Posted by: annie | September 02, 2008 at 07:38 PM
It's not about your time but how good you feel afterwards. Run for fun.
Posted by: clickmom | September 02, 2008 at 08:22 PM
I'm an athlete but not a runner. I wish I was. When I was in HS and ran to stay fit for field hockey my hubby to be would run with me--backwards.
You go girl!
Posted by: Jenn @ Juggling Life | September 02, 2008 at 11:11 PM
I love that line...I DID NOT KNOW THAT I COULDN'T. This was a great post. I am not a runner. At. All. By any stretch. But, I can relate to the sentiment.
And...you got me at Victoria Holt novels. LOVED THEM!
Posted by: JCK | September 02, 2008 at 11:52 PM
You know that episode of friends where Phoebe runs all goofy. I'm athletic like that. :)
Go ahead and run for those of us who look like Phoebe!
Posted by: CircusKelli | September 03, 2008 at 11:00 AM
it TOTALLY looks like confetti! i want it.
Posted by: ms. changes pants while driving | September 03, 2008 at 11:06 AM
I went out for track in high school. I had this stupid idea that of course, I would be good. Just because I WANTED to be! I quit after the very first day!! Very embarrassed that I couldn't even run the 3 miles that the coach told us to go and do.
Posted by: Debbie | September 03, 2008 at 04:15 PM
I loved running and did it for years until I discovered that I had a congenital hip disorder and that running was slowly destroying everything from my hips down.
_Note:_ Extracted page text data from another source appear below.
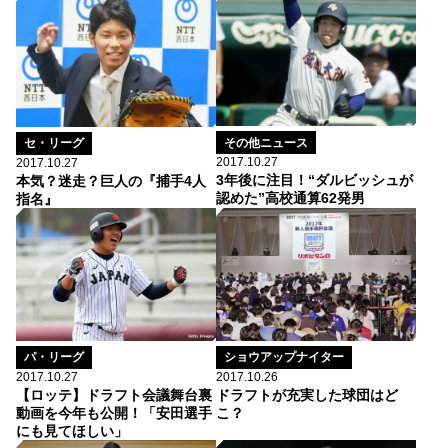
その他ニュース
セ・リーグ
2017.10.27
2017.10.27
3年後に注目！“ダルビッシュが
本気？迷走？巨人の『捕手4人
認めた”高校通算62発男
指名』
パ・リーグ
ショウアップナイター
2017.10.27
2017.10.26
【ロッテ】ドラフト会議舞台裏
ドラフトが充実した球団はど
動画を今年も公開！「安田選手
こ？
にも見てほしい」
I still miss it.
Pink undies, hee hee.
Posted by: CaptainDumbass | September 03, 2008 at 05:30 PM
I'm sure you looked better in your shorts than I did in mine.
Posted by: Whit | September 03, 2008 at 05:51 PM
Love this. Never been a runner, never will be. But I like reading about other people running. :)
Posted by: Beth | September 03, 2008 at 06:51 PM
Wow - I'm so impressed you walked onto that college track team! AND eventually ran a marathon! Incredible.
Oh and I love the white crepe myrtle as confetti -- great writing!
Posted by: phd in yogurtry | September 03, 2008 at 08:50 PM
My track experience was so similar to this one, I didn't finish last, but I didn't finish first either. I called it quits after my first night, not because I couldn't do it, and I know I'm good enough, I just didn't like the people, don't care for the competition, and getting home at ten at night was also dumb, I didn't live for school.
Posted by: Claudious | September 03, 2008 at 09:36 PM
Good for you.. a bit older, a bit wiser and a bit less inclined to wear hot pink undies to the track. You'll do great. :)
Posted by: HIlary | September 03, 2008 at 10:00 PM
Once again, our early lives are eerily similar, right down to Dark Shadows and Victoria Holt. I never joined the track team though. (I don't run, although I made a few half-hearted attempts in my early 20s as a way to keep fit.) Spazz is a perfect description of my high school self (although it might still apply in certain instances). People got the greatest joy out of seeing me fall over. And it didn't take much, but during PE games of dodge ball and the like were particular favorites of everyone but me. I did play softball well out of college for a couple of work teams, and I took up rock climbing at age 34. Now THERE"s a sport I could get into. Hike up to the rock, put on a rope, climb up, rappel down. No running.
Posted by: Janet | September 04, 2008 at 07:15 AM
I ran track and road raced thorugh high school, then was a casual runner into my late 20s.
Then my back demanded that I stop running. I walk about four miles three times a week now. I hike when I can. I love being out in the woods but I miss running with every fiber of my being. Miss it. Miss it. Miss it.